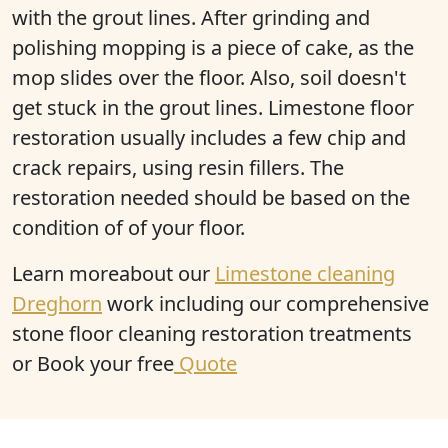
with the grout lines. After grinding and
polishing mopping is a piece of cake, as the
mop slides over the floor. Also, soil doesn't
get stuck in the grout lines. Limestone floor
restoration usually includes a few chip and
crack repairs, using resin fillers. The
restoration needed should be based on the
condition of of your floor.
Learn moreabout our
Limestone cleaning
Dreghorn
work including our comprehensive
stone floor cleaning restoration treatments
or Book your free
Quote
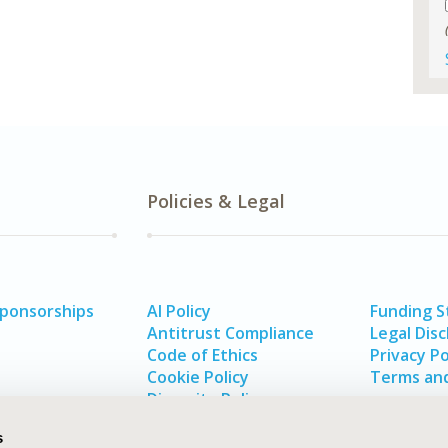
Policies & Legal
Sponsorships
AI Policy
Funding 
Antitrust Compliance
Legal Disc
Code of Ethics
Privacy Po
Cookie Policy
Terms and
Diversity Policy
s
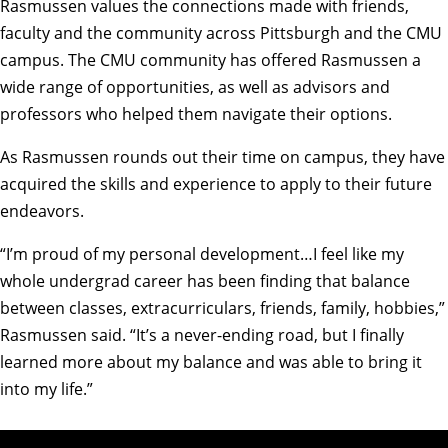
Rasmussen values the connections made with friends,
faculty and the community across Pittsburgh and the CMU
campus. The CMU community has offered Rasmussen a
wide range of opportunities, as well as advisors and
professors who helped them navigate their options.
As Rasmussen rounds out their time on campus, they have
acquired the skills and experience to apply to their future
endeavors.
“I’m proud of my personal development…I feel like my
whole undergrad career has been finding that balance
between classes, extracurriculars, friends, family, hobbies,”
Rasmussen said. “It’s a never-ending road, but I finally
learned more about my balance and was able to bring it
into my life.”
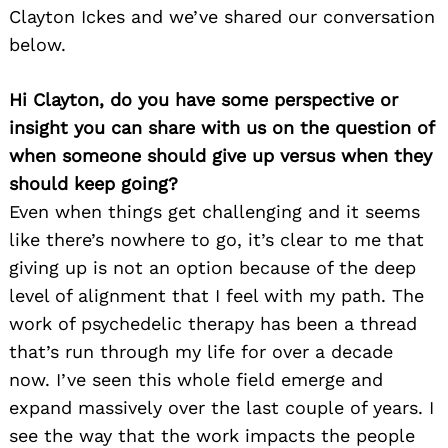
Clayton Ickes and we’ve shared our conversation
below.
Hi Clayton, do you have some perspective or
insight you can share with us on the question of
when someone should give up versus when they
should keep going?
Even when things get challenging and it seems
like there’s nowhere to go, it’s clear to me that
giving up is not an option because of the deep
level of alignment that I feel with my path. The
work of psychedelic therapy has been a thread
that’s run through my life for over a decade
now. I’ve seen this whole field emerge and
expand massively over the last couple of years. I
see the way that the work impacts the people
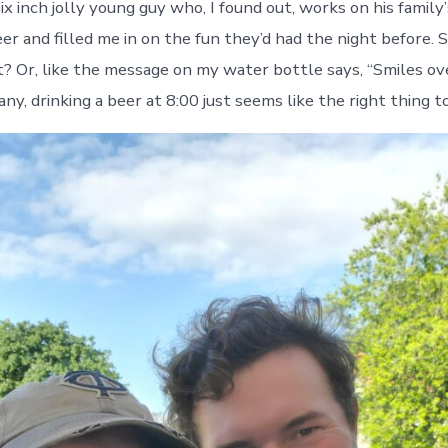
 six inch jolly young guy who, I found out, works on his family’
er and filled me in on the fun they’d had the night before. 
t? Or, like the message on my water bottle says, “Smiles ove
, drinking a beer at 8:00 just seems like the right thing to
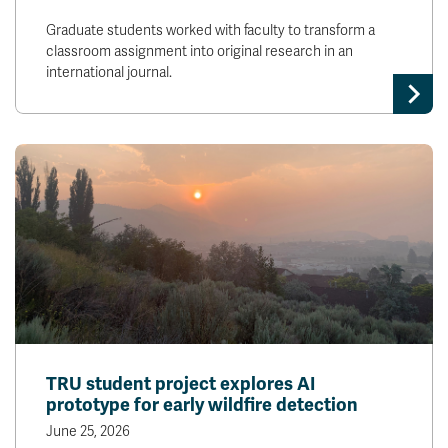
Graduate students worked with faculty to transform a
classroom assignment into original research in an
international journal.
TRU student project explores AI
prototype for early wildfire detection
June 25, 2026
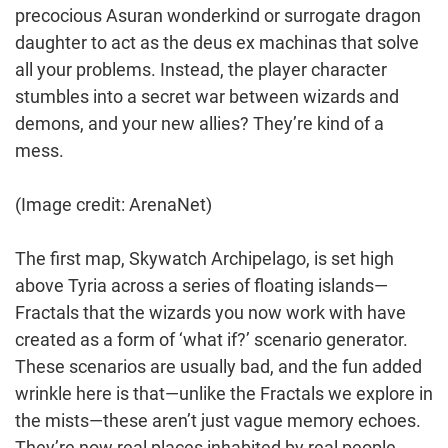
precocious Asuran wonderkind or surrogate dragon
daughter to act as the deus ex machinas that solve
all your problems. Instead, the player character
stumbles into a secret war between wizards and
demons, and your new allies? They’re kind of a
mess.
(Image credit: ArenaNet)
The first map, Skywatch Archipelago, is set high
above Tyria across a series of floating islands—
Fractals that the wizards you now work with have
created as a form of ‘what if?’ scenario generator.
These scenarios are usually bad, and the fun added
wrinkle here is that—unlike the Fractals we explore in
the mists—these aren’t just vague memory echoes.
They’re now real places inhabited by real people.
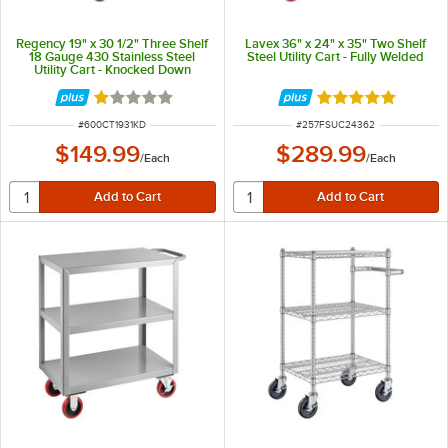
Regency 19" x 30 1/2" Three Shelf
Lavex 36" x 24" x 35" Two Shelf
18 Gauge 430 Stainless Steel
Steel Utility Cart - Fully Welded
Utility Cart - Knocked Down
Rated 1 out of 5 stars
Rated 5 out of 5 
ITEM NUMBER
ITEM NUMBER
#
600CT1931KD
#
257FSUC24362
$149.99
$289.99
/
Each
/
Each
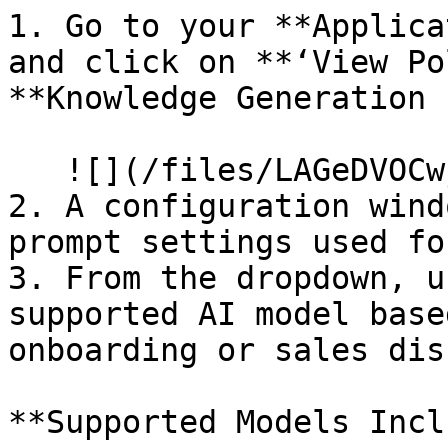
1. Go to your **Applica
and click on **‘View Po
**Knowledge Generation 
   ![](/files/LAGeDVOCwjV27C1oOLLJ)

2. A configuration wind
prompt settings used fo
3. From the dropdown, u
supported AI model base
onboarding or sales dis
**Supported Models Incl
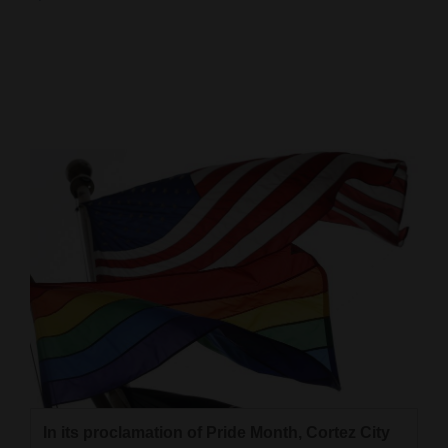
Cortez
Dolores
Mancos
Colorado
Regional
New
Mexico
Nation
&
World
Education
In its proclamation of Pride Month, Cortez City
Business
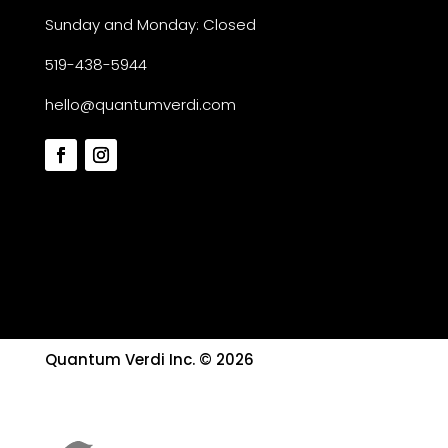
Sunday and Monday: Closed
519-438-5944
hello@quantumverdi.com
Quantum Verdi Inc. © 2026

Problem to solve: Filter the entries down to the lines holding the string "your". Copy each of those lines.

Answer:
condition of of your floor.
or Book your free
all your problems. Instead, the player character
demons, and your new allies? They’re kind of a
1. Go to your **Applica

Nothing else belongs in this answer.